DAİŞ ve kardeşciklerini Kobanê hattından Kürtler üzerine sürdüler ama onbinlercesi öldürülerek ve belleri kırılarak bölgeden temizlendiler. Sonrasında Ruslar, Türk kozunu sahaya sürüp Efrîn’i işgal ettirdiler. Bunun karşılığında da Hota, Halep ve diğer bölgelerdeki çeteleri İdlib’de topladılar. Bu konuda hiçbir çevreden itiraz gelmedi. Derazor ve Rakka’daki bir kısım çeteleri Cizre ve diğer Kürt kentlerinde kullandılar. İdlib ve Türkiye’deki kamplarda topladıklarıyla da bugün Rojava’ya saldırıyorlar. Bütün dünya, Amerika ve Rusya’da dahil, herkes biliyor ki bunlar DAİŞ ve türevlerinin üyeleri. Hatta eminim ki her iki ülke istihbaratı eli altında bunların tek tek isim ve fotoğrafları da var ama ses çıkarmıyorlar.
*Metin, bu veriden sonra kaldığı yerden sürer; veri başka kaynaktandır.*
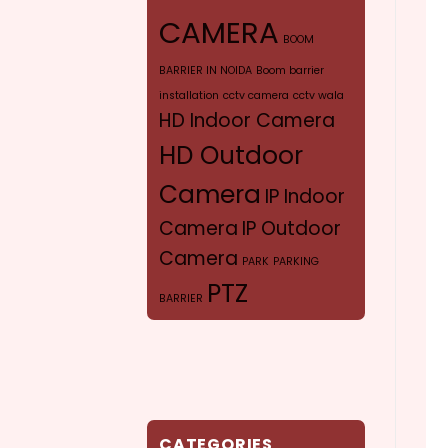
CAMERA
BOOM
BARRIER IN NOIDA
Boom barrier
installation
cctv camera
cctv wala
HD Indoor Camera
HD Outdoor
Camera
IP Indoor
Camera
IP Outdoor
Camera
PARK
PARKING
PTZ
BARRIER
CAMERA
SYR
VERIFOCAL CAMERA
CATEGORIES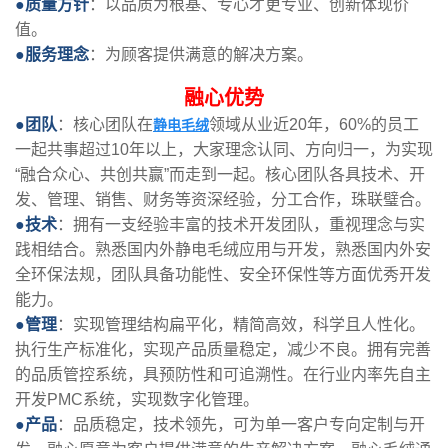
●质量方针
：以品质为根基、专心才更专业、创新体现价
值。
●服务理念
：为顾客提供满意的解决方案。
融心优势
●团队
：核心团队在
领域从业近20年，60%的员工
静电毛绒
一起共事超过10年以上，大家理念认同、方向归一，为实现
“融合众心、共创共赢”而走到一起。核心团队各具技术、开
发、管理、销售、财务等资深经验，分工合作，珠联璧合。
●技术
：拥有一支经验丰富的技术开发团队，重视理念与实
践相结合。熟悉国内外静电毛绒应用与开发，熟悉国内外安
全环保法规，团队具备功能性、安全环保性等方面优秀开发
能力。
●管理
：实现管理结构扁平化，精简高效，科学且人性化。
执行生产标准化，实现产品质量稳定，减少不良。拥有完善
的品质管控系统，具预防性和可追溯性。在行业内率先自主
开发PMC系统，实现数字化管理。
●产品
：品质稳定，技术领先，可为单一客户专向定制与开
Kürtleri koruyorlarmış görüntüsü altında bu çeteleri planlı olarak Kürtlerin üzerine sürüyor ve iki tarafında birbirini kırmalarına sebep oluyorlar. Radikal dincilerin kırılması her iki cephedeki süper devletin hesabına geliyor, Kürtlerin kırdırmalarının sonucunuda yakında göreceğiz, ya Kürtlere yurtlarının bir bölümünde özgürce yaşama şansı verilecek ya da kırılmaları ‘onlar’ için maliyeti ucuz olacak. Sonucun belirgin bir nedeni de elbette Kürtlerin muhteşem direnişi olacak; hesapları bozacak olan yegane yol budur.
Şimdi, düğümün son önemli halkası da Bağdadi’nin öldürülmesidir; Türkiye’nin baş ucunda ve kontrolündeki bir bölgede yaşayan DAİŞ üye ve liderlerinden bu ülkenin, CIA ajanlarının habersiz olması imkansız. Bu olayda herkes Kürtlere bir pay çıkarıyor ve yardımından bahsediyor ama bundan sonra Kürtler bütün radikal grupların hedefinde olmayacak mı? DAİŞ yaratanların bundan sonraki planlarında bütün radikalleri Kürtlerin üzerine sürerek onyıllarca birbirleri ile kırdırılmaları mı hedefleniyor? Şimdiye kadar verilen bütün sözlere rağmen Rojava’yı bugün korumayanların, bundan sonra Kürtleri korumda ne gibi güvenceler vereceği, sorularını sormadan edemiyor insan.